Data under study:
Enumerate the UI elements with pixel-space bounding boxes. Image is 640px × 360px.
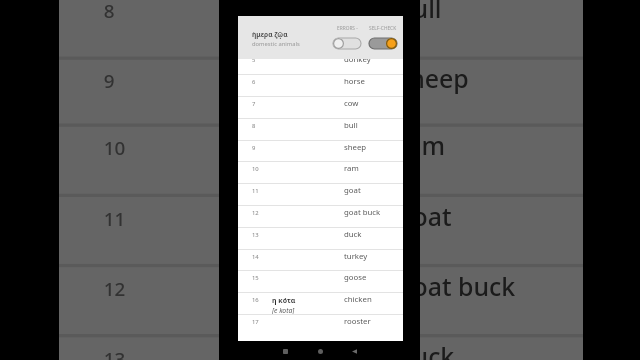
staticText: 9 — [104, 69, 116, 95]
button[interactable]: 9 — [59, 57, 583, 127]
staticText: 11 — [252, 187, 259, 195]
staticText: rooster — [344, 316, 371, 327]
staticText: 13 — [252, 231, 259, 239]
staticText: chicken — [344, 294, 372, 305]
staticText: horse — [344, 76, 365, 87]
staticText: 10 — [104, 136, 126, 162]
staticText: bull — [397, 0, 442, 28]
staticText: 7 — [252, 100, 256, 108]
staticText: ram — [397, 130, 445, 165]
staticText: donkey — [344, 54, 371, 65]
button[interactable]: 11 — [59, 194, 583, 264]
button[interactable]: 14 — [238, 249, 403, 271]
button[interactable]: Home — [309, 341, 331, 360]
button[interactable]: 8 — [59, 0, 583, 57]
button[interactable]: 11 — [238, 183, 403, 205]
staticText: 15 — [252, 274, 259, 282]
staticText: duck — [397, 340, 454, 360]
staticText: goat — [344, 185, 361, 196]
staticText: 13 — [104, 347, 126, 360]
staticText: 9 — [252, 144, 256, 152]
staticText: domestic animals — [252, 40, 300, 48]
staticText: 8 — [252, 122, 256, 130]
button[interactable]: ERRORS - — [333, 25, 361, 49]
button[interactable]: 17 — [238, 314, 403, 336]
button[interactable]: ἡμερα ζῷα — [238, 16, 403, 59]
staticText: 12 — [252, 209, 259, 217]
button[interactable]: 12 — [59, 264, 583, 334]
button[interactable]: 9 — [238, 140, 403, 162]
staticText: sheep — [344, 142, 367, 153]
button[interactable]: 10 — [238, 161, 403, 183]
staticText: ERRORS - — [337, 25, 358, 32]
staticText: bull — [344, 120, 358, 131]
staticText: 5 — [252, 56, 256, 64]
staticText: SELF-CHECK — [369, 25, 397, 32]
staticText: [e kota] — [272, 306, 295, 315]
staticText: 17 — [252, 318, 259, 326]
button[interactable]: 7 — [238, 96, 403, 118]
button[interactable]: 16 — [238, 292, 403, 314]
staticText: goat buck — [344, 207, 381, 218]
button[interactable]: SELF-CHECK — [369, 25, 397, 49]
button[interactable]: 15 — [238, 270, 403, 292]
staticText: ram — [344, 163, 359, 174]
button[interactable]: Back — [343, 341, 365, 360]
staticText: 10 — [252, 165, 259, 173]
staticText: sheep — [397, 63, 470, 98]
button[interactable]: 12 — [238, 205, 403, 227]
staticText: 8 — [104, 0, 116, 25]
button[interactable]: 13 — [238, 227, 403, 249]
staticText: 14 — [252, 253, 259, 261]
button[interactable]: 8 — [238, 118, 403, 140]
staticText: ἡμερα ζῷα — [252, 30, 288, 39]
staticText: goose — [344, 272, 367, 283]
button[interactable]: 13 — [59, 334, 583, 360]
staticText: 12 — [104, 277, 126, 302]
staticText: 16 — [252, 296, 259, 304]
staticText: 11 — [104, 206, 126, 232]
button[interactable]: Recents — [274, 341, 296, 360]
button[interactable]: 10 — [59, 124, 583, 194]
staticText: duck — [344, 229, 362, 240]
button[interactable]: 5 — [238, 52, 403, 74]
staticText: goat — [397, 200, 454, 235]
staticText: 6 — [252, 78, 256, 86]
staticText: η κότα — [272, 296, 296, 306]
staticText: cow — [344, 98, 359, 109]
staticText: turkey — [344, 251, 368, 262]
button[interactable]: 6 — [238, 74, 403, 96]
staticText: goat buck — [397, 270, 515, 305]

--

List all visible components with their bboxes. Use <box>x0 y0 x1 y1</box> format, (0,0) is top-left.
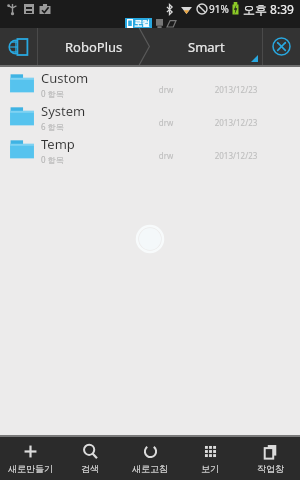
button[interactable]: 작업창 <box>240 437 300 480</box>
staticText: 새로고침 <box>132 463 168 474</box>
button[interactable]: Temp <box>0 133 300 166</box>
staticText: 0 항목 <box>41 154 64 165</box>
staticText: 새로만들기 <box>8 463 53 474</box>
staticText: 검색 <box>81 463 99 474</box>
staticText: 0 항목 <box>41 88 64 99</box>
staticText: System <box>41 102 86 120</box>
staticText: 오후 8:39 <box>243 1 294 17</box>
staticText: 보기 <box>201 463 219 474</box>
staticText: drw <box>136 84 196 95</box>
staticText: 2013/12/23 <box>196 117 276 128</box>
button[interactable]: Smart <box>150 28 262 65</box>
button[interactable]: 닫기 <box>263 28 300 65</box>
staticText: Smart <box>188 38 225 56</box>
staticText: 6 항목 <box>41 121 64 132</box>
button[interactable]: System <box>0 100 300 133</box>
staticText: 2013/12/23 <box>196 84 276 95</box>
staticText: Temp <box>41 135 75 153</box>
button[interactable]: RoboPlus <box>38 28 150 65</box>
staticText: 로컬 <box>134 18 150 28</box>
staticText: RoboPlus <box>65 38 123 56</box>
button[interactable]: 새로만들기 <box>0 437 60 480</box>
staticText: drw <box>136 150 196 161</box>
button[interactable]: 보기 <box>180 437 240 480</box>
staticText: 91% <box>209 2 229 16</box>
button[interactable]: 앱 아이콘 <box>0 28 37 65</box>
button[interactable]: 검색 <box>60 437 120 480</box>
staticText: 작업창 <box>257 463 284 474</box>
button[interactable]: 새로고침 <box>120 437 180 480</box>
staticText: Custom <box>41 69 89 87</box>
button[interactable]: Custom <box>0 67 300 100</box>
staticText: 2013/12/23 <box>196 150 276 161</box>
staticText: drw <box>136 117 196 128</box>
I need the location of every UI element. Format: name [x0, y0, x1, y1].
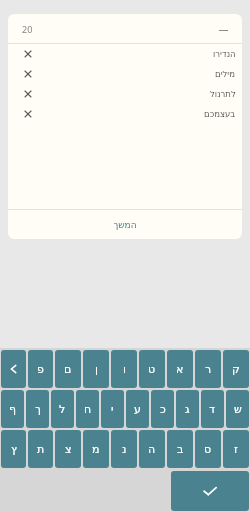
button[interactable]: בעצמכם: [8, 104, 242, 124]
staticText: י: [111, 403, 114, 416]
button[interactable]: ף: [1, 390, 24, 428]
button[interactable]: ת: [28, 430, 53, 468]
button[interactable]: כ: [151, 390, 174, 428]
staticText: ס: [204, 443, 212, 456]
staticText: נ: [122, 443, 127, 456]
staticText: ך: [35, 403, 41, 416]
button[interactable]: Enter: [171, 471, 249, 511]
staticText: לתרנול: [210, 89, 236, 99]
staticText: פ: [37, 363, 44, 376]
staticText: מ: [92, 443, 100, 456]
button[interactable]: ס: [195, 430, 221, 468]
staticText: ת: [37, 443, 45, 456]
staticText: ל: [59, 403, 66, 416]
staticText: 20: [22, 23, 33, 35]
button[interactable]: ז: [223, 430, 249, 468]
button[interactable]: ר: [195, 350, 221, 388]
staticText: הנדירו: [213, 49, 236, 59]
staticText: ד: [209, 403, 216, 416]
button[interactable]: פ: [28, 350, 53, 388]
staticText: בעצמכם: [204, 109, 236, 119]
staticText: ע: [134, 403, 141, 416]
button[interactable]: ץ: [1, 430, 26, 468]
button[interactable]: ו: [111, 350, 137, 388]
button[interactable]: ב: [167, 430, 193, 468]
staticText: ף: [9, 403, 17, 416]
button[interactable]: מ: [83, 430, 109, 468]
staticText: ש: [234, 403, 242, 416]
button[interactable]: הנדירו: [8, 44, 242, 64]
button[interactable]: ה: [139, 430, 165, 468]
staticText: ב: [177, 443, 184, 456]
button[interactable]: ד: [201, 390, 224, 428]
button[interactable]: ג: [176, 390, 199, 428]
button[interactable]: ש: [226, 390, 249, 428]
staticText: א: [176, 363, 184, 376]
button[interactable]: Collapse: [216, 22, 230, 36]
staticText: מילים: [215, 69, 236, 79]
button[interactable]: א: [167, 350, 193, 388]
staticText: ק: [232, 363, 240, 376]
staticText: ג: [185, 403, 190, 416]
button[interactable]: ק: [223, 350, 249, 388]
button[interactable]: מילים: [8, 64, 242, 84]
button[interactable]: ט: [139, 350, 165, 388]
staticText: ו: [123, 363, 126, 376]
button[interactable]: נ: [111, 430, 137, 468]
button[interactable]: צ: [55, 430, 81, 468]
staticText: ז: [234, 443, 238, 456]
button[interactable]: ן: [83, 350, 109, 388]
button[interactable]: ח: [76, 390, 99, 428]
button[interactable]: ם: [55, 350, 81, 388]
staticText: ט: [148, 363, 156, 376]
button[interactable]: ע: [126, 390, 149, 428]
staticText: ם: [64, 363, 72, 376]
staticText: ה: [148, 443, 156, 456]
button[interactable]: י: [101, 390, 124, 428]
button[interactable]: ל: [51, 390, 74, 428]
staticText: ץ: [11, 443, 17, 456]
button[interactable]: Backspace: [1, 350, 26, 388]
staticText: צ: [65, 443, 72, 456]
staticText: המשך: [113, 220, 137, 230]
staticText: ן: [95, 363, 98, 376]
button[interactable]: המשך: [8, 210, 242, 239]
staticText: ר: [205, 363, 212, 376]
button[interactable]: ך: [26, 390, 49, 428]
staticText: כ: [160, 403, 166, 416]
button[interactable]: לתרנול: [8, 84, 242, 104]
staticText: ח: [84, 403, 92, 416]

* * *

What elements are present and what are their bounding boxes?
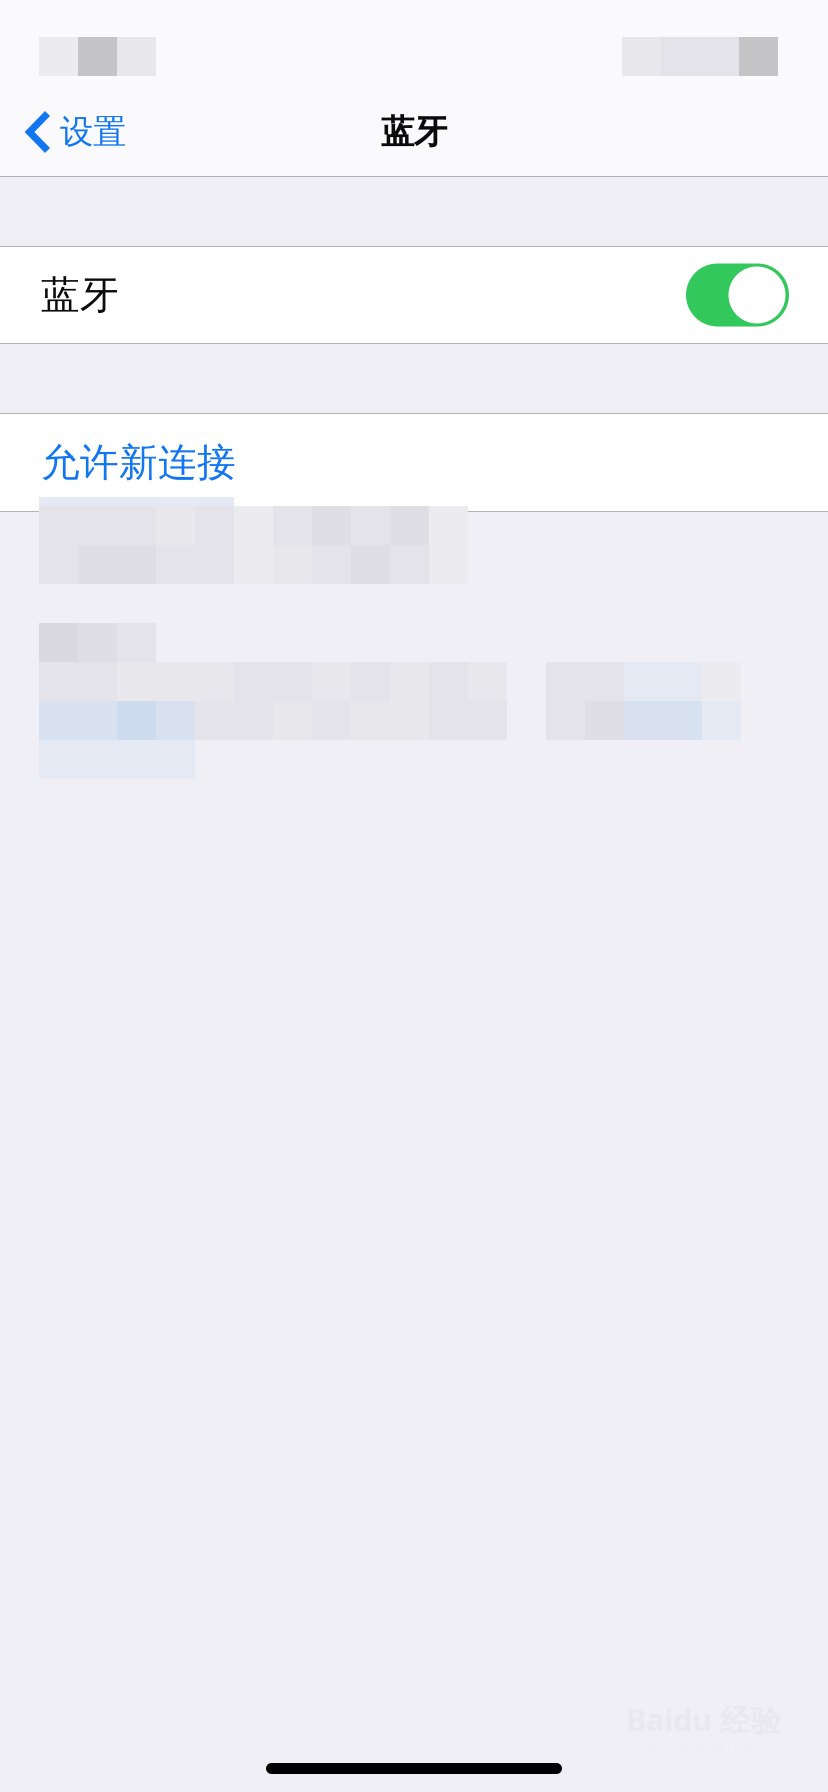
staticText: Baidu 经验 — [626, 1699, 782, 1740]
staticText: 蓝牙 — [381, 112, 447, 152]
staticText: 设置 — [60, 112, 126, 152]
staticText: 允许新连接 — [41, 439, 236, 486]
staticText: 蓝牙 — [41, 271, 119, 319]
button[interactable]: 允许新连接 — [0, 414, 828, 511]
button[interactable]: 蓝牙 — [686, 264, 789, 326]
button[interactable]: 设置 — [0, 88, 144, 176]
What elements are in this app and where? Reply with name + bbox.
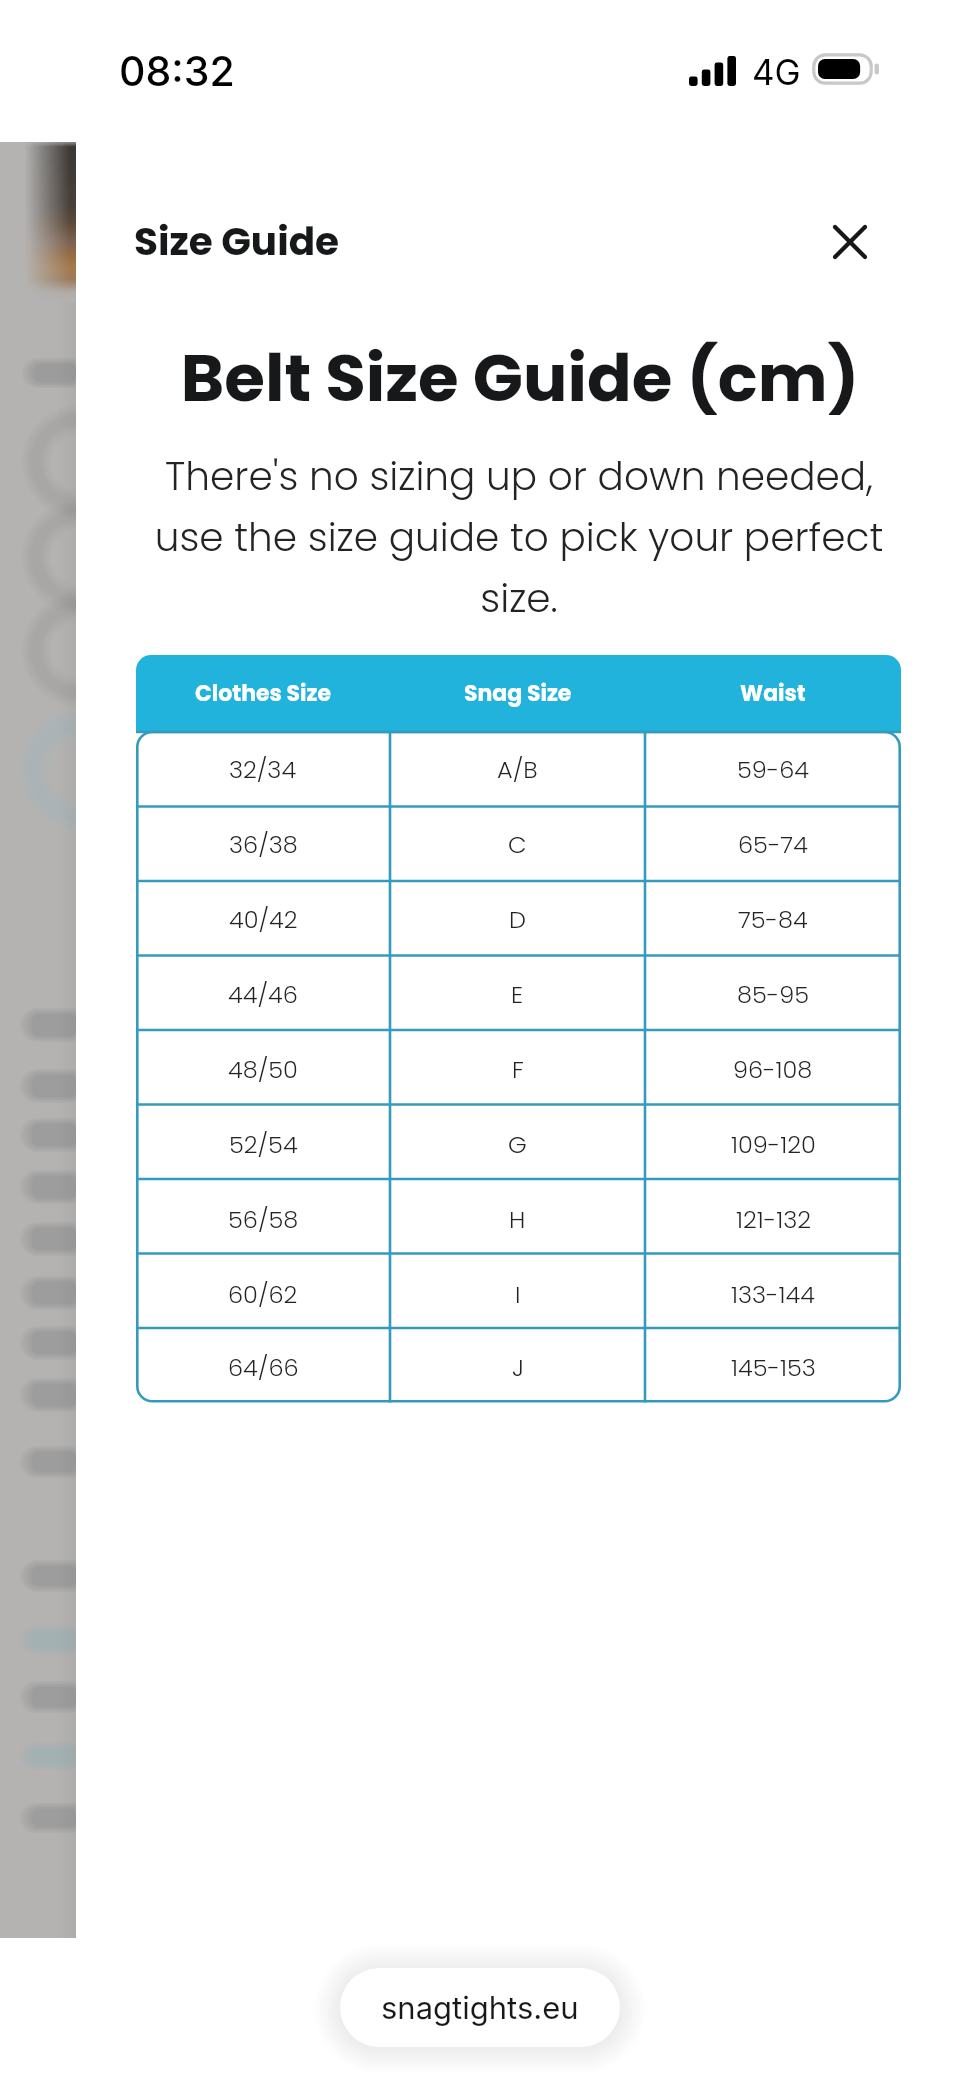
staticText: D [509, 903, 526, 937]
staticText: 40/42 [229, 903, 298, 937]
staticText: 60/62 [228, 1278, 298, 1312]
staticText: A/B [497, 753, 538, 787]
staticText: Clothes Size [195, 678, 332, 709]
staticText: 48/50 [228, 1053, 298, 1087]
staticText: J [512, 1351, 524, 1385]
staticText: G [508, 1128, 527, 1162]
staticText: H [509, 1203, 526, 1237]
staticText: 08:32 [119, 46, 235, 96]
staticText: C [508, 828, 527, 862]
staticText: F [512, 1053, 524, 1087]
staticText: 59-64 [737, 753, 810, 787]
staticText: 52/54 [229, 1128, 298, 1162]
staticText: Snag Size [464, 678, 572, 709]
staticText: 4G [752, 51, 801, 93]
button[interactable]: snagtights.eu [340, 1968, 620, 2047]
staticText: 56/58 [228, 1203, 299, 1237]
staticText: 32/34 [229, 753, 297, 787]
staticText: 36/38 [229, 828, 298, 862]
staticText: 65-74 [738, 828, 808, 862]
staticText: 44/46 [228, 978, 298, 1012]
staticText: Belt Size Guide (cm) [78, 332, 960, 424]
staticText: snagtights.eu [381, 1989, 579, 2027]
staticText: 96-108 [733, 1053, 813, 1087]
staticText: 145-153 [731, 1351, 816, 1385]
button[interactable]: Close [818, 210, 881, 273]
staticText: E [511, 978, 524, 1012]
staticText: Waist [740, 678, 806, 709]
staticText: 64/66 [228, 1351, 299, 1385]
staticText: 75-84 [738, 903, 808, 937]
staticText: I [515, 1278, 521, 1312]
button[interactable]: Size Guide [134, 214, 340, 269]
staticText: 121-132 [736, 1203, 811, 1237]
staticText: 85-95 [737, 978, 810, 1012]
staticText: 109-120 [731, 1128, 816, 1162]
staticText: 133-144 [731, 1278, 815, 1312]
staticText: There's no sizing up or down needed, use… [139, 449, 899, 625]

What you should do:
For the word "새로만들기", how many lines in the records above contain it? Answer with the number and nothing else.

Task response:
2